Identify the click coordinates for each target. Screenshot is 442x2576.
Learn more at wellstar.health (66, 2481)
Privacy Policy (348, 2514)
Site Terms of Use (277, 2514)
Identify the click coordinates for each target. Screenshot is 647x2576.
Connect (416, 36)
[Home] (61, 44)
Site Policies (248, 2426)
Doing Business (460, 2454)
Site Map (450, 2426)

::::

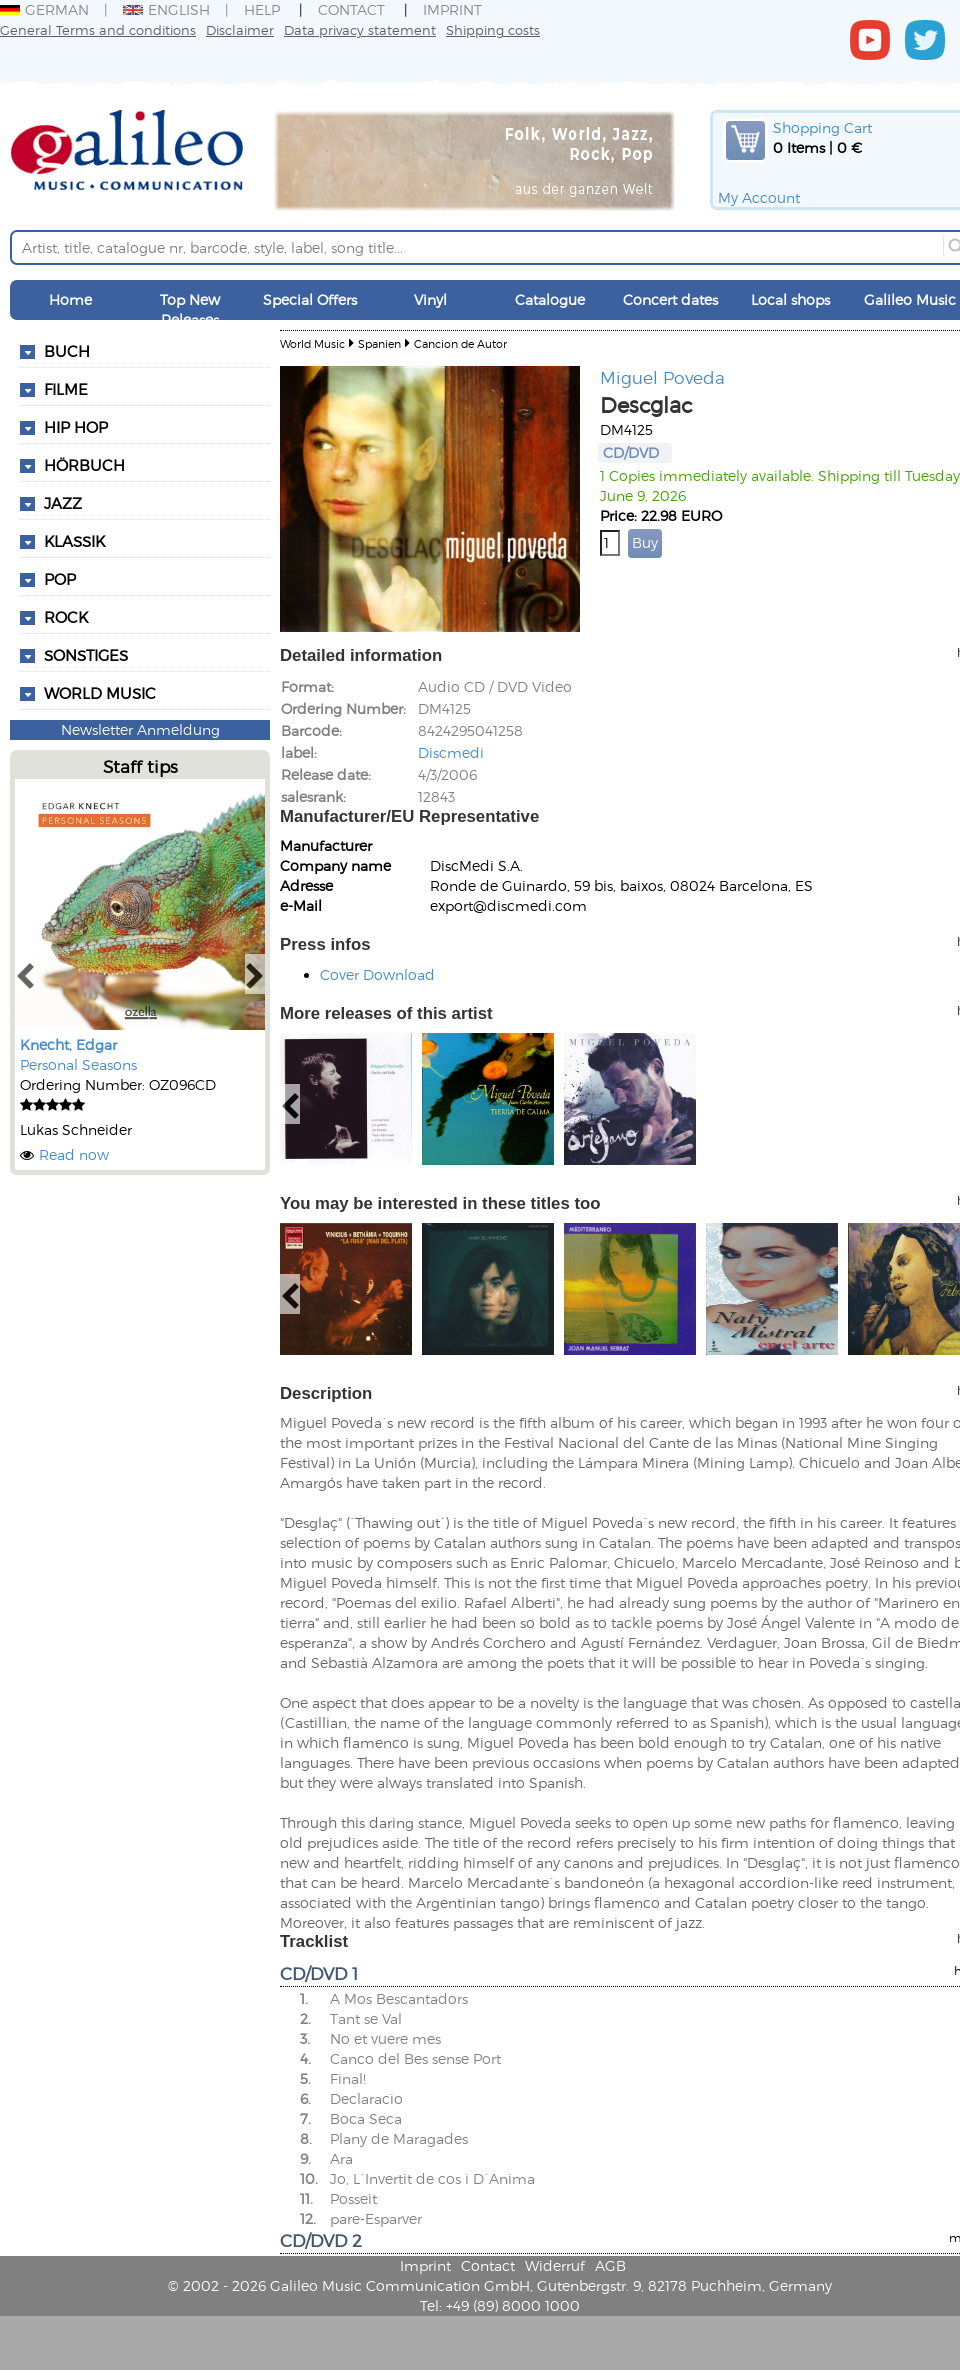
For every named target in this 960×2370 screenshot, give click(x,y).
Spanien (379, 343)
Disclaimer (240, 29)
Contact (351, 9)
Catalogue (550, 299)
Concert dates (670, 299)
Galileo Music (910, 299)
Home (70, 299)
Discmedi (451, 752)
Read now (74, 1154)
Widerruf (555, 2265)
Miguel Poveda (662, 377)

::::

Problem requirements: For each line in the records that contains the word "click", make a copy.

Problem solution:
Identify the click coordinates for each target. Screenshot is 442x2576.
Identify the click coordinates for each target. Screenshot is 647x2576.
For every named target in this 960×2370 screenshot, give click(x,y).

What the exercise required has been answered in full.